In today's economic climate, many developers are aggressively pursuing opportunities to earn fee income. They want to escape the uncertainties of equity ownership for the perceived safety of regular fees for providing development management, property management, asset management, or related services.

But, eager for business, developers often sign agreements with institutional owners that require them to assume potential liability far greater than the benefits to be gained from the management contract. Similar demands are also being made of third-party management firms.

Institutional owners defend this transfer of liability to fee managers by arguing that they are paying for a manager's expertise. Consequently, they feel that a manager should utilize that expertise to protect the owner from liability that may arise in the course of management activities.

These contrasting expectations of the owner and the manager usually do not surface until the business understanding is first documented. A win-lose debate often ensues, with each party trying to transfer liability to the other. However, most developers and fee managers lack the economic leverage to win that debate by direct confrontation.

Creatively approaching the allocation of risk in management contracts is vital for ensuring business survival. Several techniques are available:

* Limit the responsibilities of the manager.

* Shift risk to third parties.

* Negotiate all of the elements of an indemnification provision.

* Consider limitations on the applicability of the indemnity.

Limiting management responsibilities

First, limit potential risk by carefully defining the scope of management services. This can be presented as a non-controversial matter, yet will significantly reduce the potential liability borne by the manager. Keep these three general principles in mind:

* Third-party service providers should execute contracts directly with the owner, if possible. Otherwise, the owner's name should appear on all contracts, with the manager listed as agent.

* The manager's duties should be expressly limited to coordination and contract administration, with no responsibility for the actual work performed by the third party, Such provisions should eliminate a manager's liability for third-party acts.

* Avoid phrases such as: "Manager shall obtain all necessary entitlements," "Manager shall cause the project to be substantially completed by (date)," or "Manager shall ensure that the project complies with all applicable laws."

In each case, the manager should only agree to use commercially reasonable efforts to keep the owner informed, to make recommendations, and to implement the owner's decisions. If drafted in a manner that will reflect actual practice, restrictions on the manager's authority are a shield against liability, not an impediment to performance.

Try to negotiate workable reporting requirements and restrictions on the manager's authority, and then follow them. Unrealistic restrictions will be ignored, until trouble strikes and the owner looks to the contract.

Allocating liability to others

Second, shift the risk of liability to third parties. Owners know that managers and developers rarely have deep pockets. Both parties have an incentive to make sure insurance covers as many risks as possible.

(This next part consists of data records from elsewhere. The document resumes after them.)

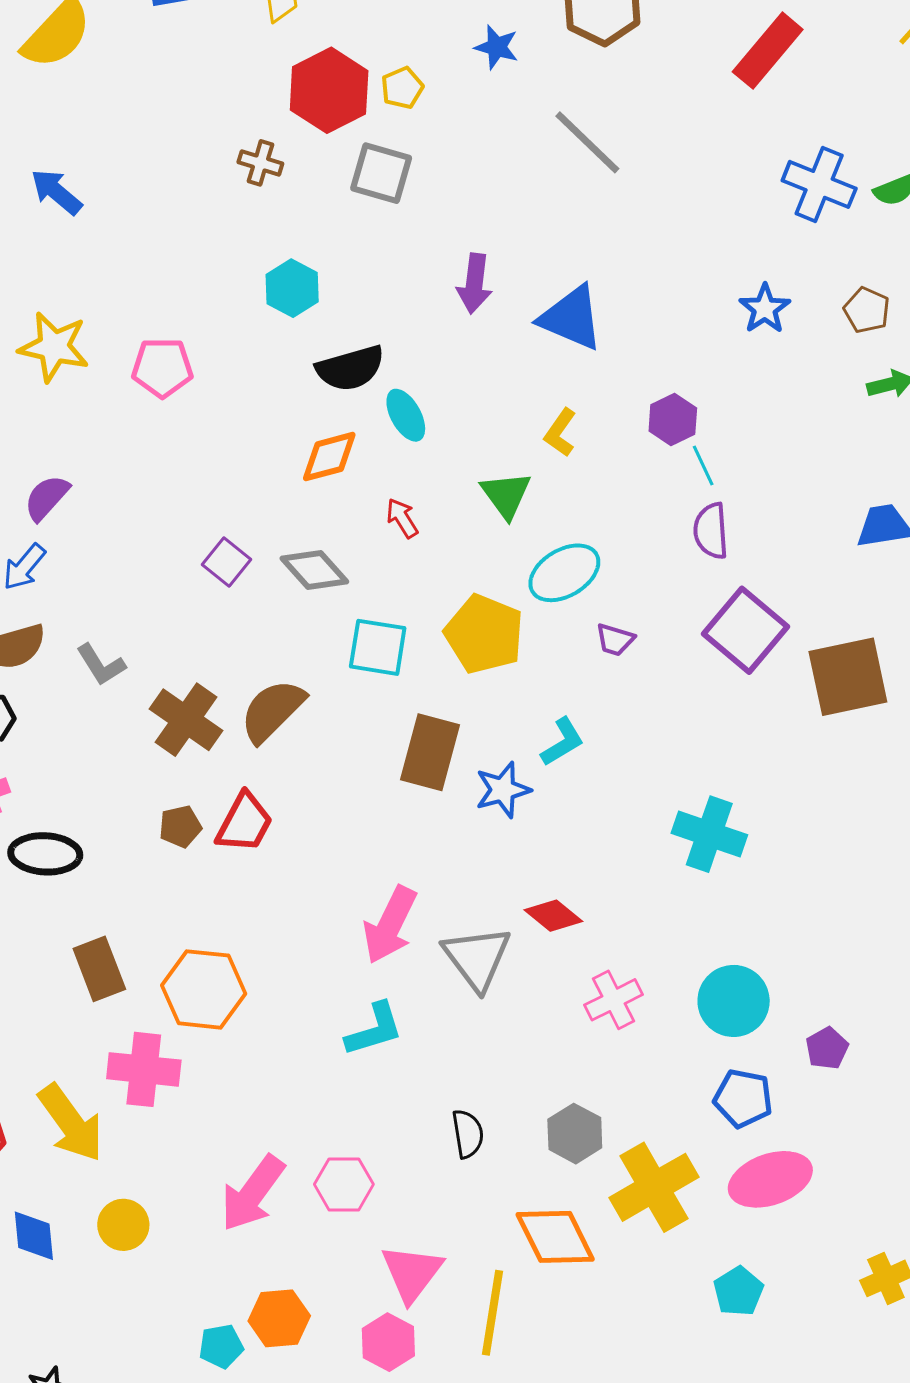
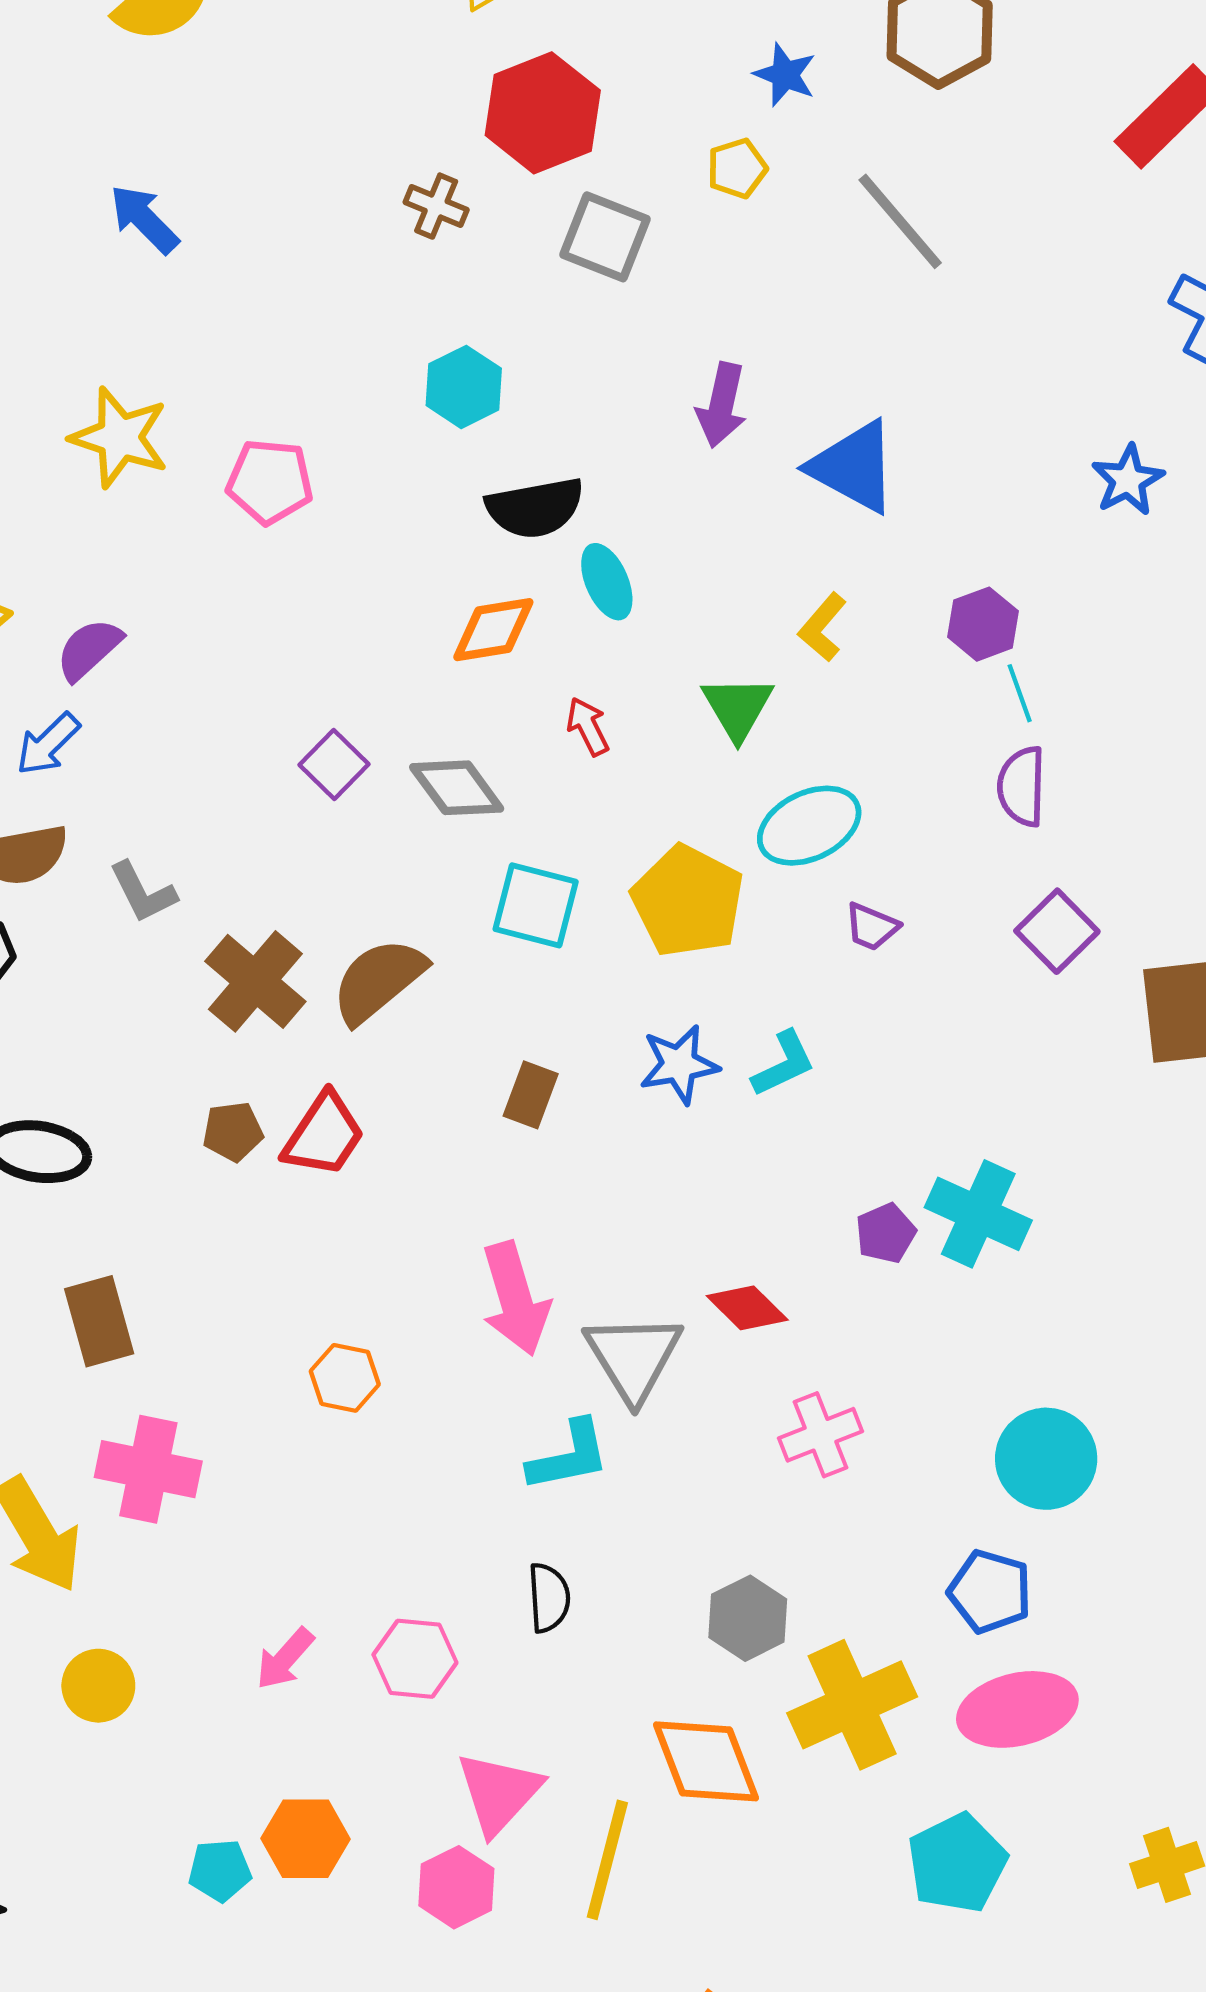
yellow pentagon: (402, 88) -> (737, 168), moved
purple square: (745, 630) -> (1057, 931), size x0.7
brown rectangle: (430, 752) -> (531, 1095), moved, size x0.6
blue star: (503, 790) -> (679, 1064), moved
pink arrow: (390, 925) -> (515, 1299), turned -48
orange hexagon: (204, 989) -> (345, 1378), moved, size x0.6
cyan circle: (734, 1001) -> (1046, 1459), moved
cyan L-shape: (374, 1029) -> (569, 1456), moved
purple pentagon: (827, 1048) -> (886, 1233), moved
black semicircle: (468, 1134) -> (549, 1598), moved
pink arrow: (253, 1193) -> (285, 1659), size x0.6
cyan pentagon: (738, 1291) -> (957, 1863), size x1.4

It is always worthwhile for the manager's insurance adviser to review the owner's existing coverage as few non-specialists understand this area. Require the owner to carry all recommended insurance coverages, with reasonable deductibles and financially strong carriers. All insurance policies should name the manager as an additional insured and contain a waiver of subrogation so that the insurance company cannot sue the manager.

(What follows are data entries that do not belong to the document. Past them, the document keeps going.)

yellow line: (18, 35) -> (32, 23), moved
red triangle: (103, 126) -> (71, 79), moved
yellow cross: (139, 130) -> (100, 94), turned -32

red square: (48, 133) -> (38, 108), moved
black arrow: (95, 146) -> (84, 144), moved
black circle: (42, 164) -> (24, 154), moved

Even if the premiums cannot be passed through as a project cost, consider obtaining protection not offered by the owner's insurance. Your insurance adviser may suggest a fidelity bond, contractual liability coverage, or other cost-effective risk-shifting device.

A manager should verify that contractors, consultants, brokers, and other third-party service providers have appropriate licenses and insurance. Failure to do so, whether negligent or not, will often result in the owner looking to the manager to make good if a problem should occur.

Assigning indemnity

Third, indemnity provisions offer a spectrum of risk allocation--not a black or white choice. An indemnity provision involves one party agreeing to pay a second party's damages to a third party under specified circumstances.

Between the extremes of the owner indemnifying the manager for everything, except to the extent caused by the manager's gross negligence or willful misconduct, or the extraordinarily unfavorable formulation of the manager indemnifying the owner for everything except to the extent caused by the owner's actions, there are a number of compromise positions.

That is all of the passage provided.